I'd say "every sufficiently advanced user is indistinguishable from a sysadmin" (yes, it's a play on famous Arthur C Clarke's quote), and it doesn't take much of "advanced" to come to a home-server idea.
And I bet the main purpose for most of these aren't playground, p2p client or some http/ftp server - it's just a storage. Serving and updating the stored stuff is kinda secondary.
And I guess it's some sort of nature law that any storage runs outta free space sooner or later. And when this happens, just buying more space seem to be a better option than cleanup because a) "hey, there's dirt-cheap 2TB harddisks out there!" b) you just get used to having all that stuff at packet's reach.
Going down this road I found myself out of connectors on the motherboard (which is fairly spartan D510MO miniITX) and the slots for an extension cards (the only PCI is used by dual-port nic).
So I hooked up two harddisks via usb, but either the usb-sata controllers or usb's on the motherboard were faulty and controllers just hang with both leds on, vanishing from the system. Not that it's a problem - just mdraid'ed them into raid1 and when one fails like that, I just have to replug it and start raid recovery, never losing access to the data itself.
Then, to extend the storage capacity a bit further (and to provide a backup to that media content) I just bought +1 miniITX unit.
Now, I could've mouned two NFS'es from both units, but this approach has several disadvantages:
  • Two mounts instead of one. Ok, not a big deal by itself.
  • I'd have to manage free space on these by hand, shuffling subtrees between them.
  • I need replication for some subtrees, and that complicates the previous point a bit further.
  • Some sort of HA would be nice, so I'd be able to shutdown one replica and switch to using another automatically.
The obvious improvement would be to use some distributed network filesystem, and pondering on the possibilities I've decided to stick with the glusterfs due to it's flexible yet very simple "layer cake" configuration model.
Oh, and the most important reason to set this whole thing up - it's just fun ;)

The Setup

Ok, what I have is:

  • Node1
    • physical storage (raid1) "disk11", 300G, old and fairly "valuable" data (well, of course it's not "valuable", since I can just re-download it all from p2p, but I'd hate to do that)
    • physical disk "disk12", 150G, same stuff as disk11
  • Node2
    • physical disk "disk2", 1.5T, blank, to-be-filled

What I want is one single network storage, with db1 (disk11 + disk12) data available from any node (replicated) and new stuff which won't fit onto this storage should be writen to db2 (what's left of disk2).

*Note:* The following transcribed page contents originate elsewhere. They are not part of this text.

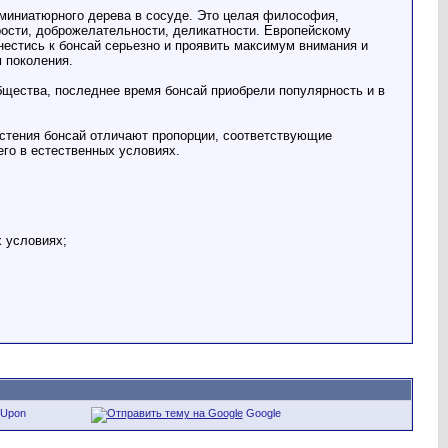
 миниатюрного дерева в сосуде. Это целая философия,
ости, доброжелательности, деликатности. Европейскому
естись к бонсай серьезно и проявить максимум внимания и
 поколения.
бщества, последнее время бонсай приобрели популярность и в
астения бонсай отличают пропорции, соответствующие
его в естественных условиях.
 условиях;
eUpon
Google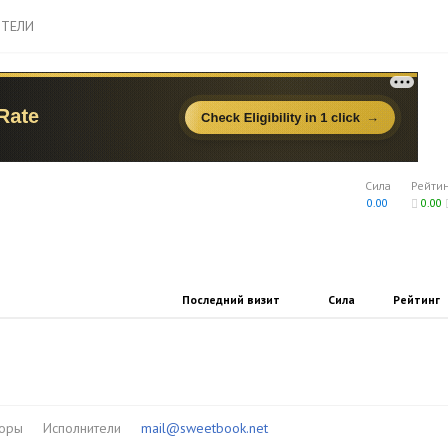
ТЕЛИ
Сила
Рейти
0.00
0.00
Последний визит
Сила
Рейтинг
торы
Исполнители
mail@sweetbook.net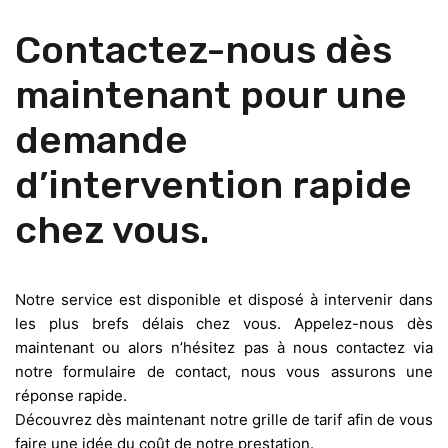
Contactez-nous dès
maintenant pour une
demande
d’intervention rapide
chez vous.
Notre service est disponible et disposé à intervenir dans
les plus brefs délais chez vous. Appelez-nous dès
maintenant ou alors n’hésitez pas à nous contactez via
notre formulaire de contact, nous vous assurons une
réponse rapide.
Découvrez dès maintenant notre grille de tarif afin de vous
faire une idée du coût de notre prestation.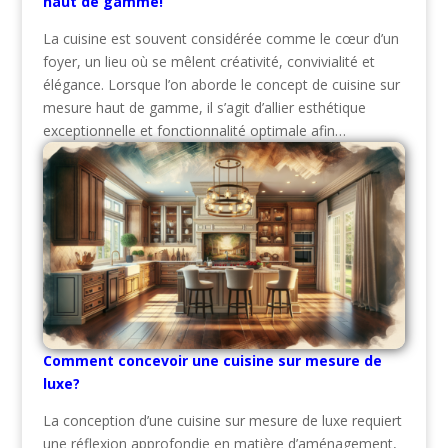
haut de gamme!
La cuisine est souvent considérée comme le cœur d’un
foyer, un lieu où se mêlent créativité, convivialité et
élégance. Lorsque l’on aborde le concept de cuisine sur
mesure haut de gamme, il s’agit d’allier esthétique
exceptionnelle et fonctionnalité optimale afin…
Comment concevoir une cuisine sur mesure de
luxe?
La conception d’une cuisine sur mesure de luxe requiert
une réflexion approfondie en matière d’aménagement,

With glusterfs there are several ways to do this:

Scenario 1: fully network-aware client.

That's actually the simplest scenario - glusterfsd.vol files on "nodes" should just export local disks and client configuration ties it all together.

Pros:

  • Fault tolerance. Client is fully aware of the storage hierarchy, so if one node with db1 is down, it will just use the other one.
  • If the bandwidth is better than disk i/o, reading from db1 can be potentially faster (dunno if glusterfs allows that, actually), but that's not the case, since "client" is one of the laptops and it's a slow wifi link.

Cons:

  • Write performance is bad - client has to push data to both nodes, and that's a
    big minus with my link.

Scenario 2: server-side replication.

Here, "nodes" export local disks for each other and gather local+remote db1 into cluster/replicate and then export this already-replicated volume. Client just ties db2 and one of the replicated-db1 together via nufa or distribute layer.

Pros:

  • Better performance.

Cons:

  • Single point of failure, not only for db2 (which is natural, since it's not replicated), but for db1 as well.

Scenario 3: server-side replication + fully-aware client.

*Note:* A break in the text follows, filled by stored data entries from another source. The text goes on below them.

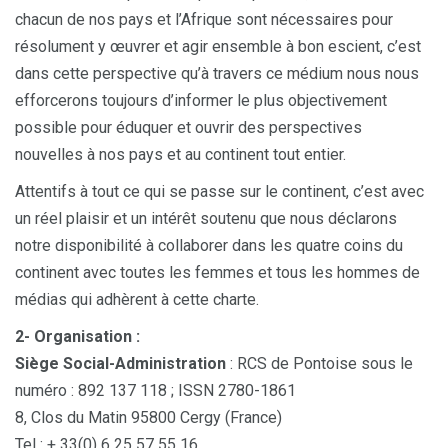
chacun de nos pays et l’Afrique sont nécessaires pour
résolument y œuvrer et agir ensemble à bon escient, c’est
dans cette perspective qu’à travers ce médium nous nous
efforcerons toujours d’informer le plus objectivement
possible pour éduquer et ouvrir des perspectives
nouvelles à nos pays et au continent tout entier.
Attentifs à tout ce qui se passe sur le continent, c’est avec
un réel plaisir et un intérêt soutenu que nous déclarons
notre disponibilité à collaborer dans les quatre coins du
continent avec toutes les femmes et tous les hommes de
médias qui adhèrent à cette charte.
2- Organisation :
Siège Social-Administration
: RCS de Pontoise sous le
numéro : 892 137 118 ; ISSN 2780-1861
8, Clos du Matin 95800 Cergy (France)
Tel : + 33(0) 6 25 57 55 16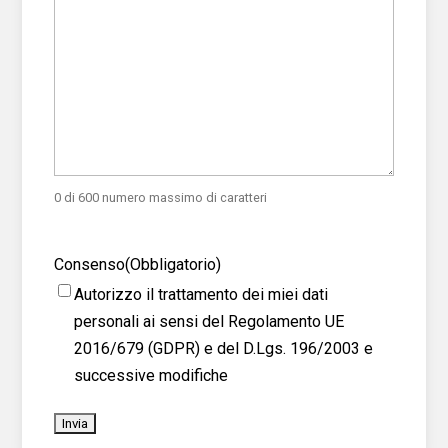
0 di 600 numero massimo di caratteri
Consenso
(Obbligatorio)
Autorizzo il trattamento dei miei dati
personali ai sensi del Regolamento UE
2016/679 (GDPR) e del D.Lgs. 196/2003 e
successive modifiche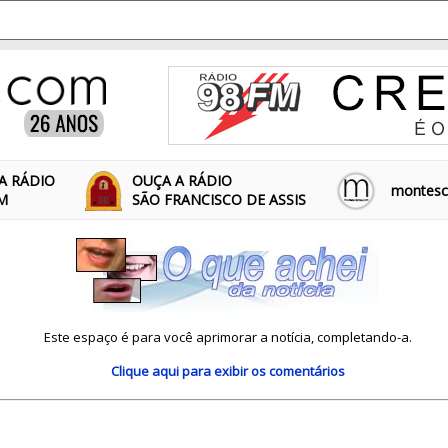
A RÁDIO
OUÇA A RÁDIO
montescl
FM
SÃO FRANCISCO DE ASSIS
Este espaço é para você aprimorar a notícia, completando-a.
Clique aqui
para exibir os comentários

db1 replicas are synced by "nodes" and client mounts all three volumes (2 x db1, 1 x db2) with either cluster/unify layer and nufa scheduler (listing both db1 replicas in "local-volume-name") or cluster/nufa.

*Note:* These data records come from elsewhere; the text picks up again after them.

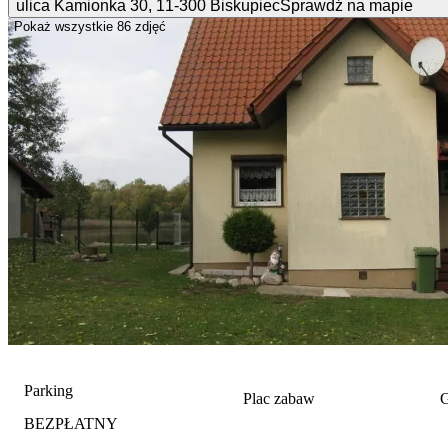
ulica Kamionka
30
,
11-300
Biskupiec
Sprawdź na mapie
Pokaż wszystkie
86 zdjęć
Parking
Plac zabaw
G
BEZPŁATNY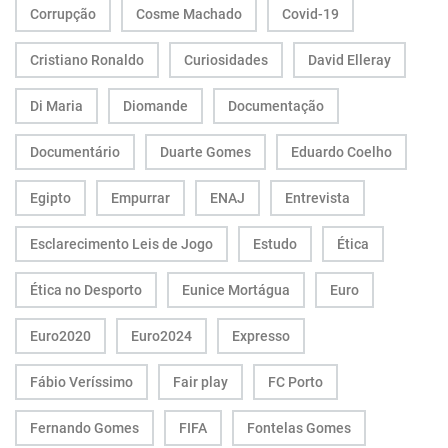
Corrupção
Cosme Machado
Covid-19
Cristiano Ronaldo
Curiosidades
David Elleray
Di Maria
Diomande
Documentação
Documentário
Duarte Gomes
Eduardo Coelho
Egipto
Empurrar
ENAJ
Entrevista
Esclarecimento Leis de Jogo
Estudo
Ética
Ética no Desporto
Eunice Mortágua
Euro
Euro2020
Euro2024
Expresso
Fábio Veríssimo
Fair play
FC Porto
Fernando Gomes
FIFA
Fontelas Gomes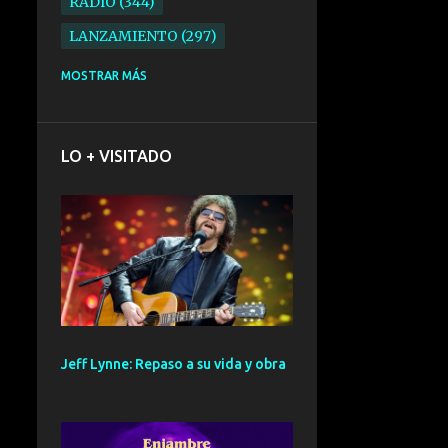
RADIO
344
LANZAMIENTO
297
ELECTRONICA
276
MOSTRAR MÁS
FOLK
234
SYNTHPOP
210
LO + VISITADO
ALTERNATIVO
196
BARCELONA
191
ELECTROINDIE
189
PRIMERA FILA FEST
188
ELECTROPOP
185
CONCIERTO
161
Jeff Lynne: Repaso a su vida y obra
PUNK
161
SANTANDER
158
GIRA
127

That's the answer to obvious question I've asked myself after implementing scenario 2: "why not get rid of this single_point_of_failure just by using not single, but both replicated-db1 volumes in nufa?"
In this case, if node1 goes down, client won't even notice it! And if that happens to node2, files from db2 just disappear from hierarchy, but db1 will still remain fully-accessible.

But there is a problem: cluster/nufa has no support for multiple local-volume-name specs. cluster/unify has this support, but requires it's ugly "namespace-volume" hack. The solution would be to aggregate both db1's into a distribute layer and use it as a single volume alongside db2.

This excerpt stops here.